Retard de la marche, plagiocéphalie, torticolis, bébé bloqué assis, déplacement sur les fesses…

La plupart des enfants parviennent à la marche en passant par toutes les étapes quelles que soient les attitudes adoptées avec eux. D’autres le font plus difficilement, sans qu’il y ait pour autant une pathologie, on parle alors de problèmes transitoires. Il est toujours important de les repérer, d’abord pour surveiller de près l’enfant et éliminer une éventuelle pathologie, mais aussi pour mettre en place un accompagnement adapté qui permettra au petit de se déplacer au sol et de ne pas s’installer dans de mauvaises habitudes.

Les difficultés peuvent se manifester dès les premières semaines de la vie. Parfois, elles apparaissent un peu plus tard. On dit alors : «il a du retard», «il n’a pas le déclic», «il n’a pas envie», «il est flemmard»… Bien que, dans la très grande majorité des cas, il n’y ait pas lieu de s’alarmer, cela doit toujours interpeller : «un bébé, ça bouge !».

Lors des visites chez le pédiatre, n’hésitez pas à lui faire part de vos inquiétudes ou de vos doutes. Ce site vous aidera à mieux les préciser et les exprimer.

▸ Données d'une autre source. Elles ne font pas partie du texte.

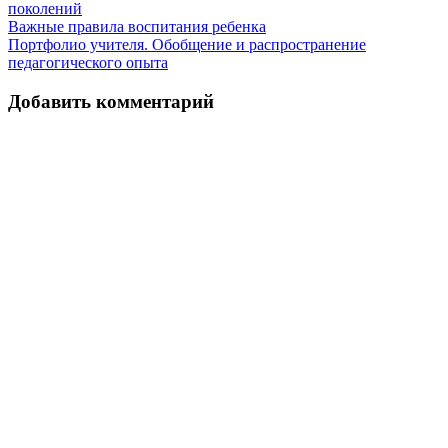
поколений
Навигация
Важные правила воспитания ребенка
Портфолио учителя. Обобщение и распространение
по
педагогического опыта
записям
Добавить комментарий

Il n’est pas toujours évident de trouver l’origine de ces «grains de sable dans le rouage» qui peuvent gêner considérablement le bébé

Les conseils proposés sur ce site mais aussi la consultation quotidienne du livre «De la naissance aux premiers pas» suffiront la plupart du temps pour permettre au bébé de franchir correctement toutes les étapes. Il peut s’avérer cependant utile d’entreprendre une rééducation auprès d’un kinésithérapeute ou d’un psychomotricien qui guidera les parents d’une manière plus précise.

Si le bébé se trouve dans une situation «à risque» (grande prématurité, souffrance néo natale, grossesse difficile, etc…) il est indispensable de le surveiller et d’entreprendre un suivi par un rééducateur spécialisé pour mettre en place très tôt un accompagnement personnalisé.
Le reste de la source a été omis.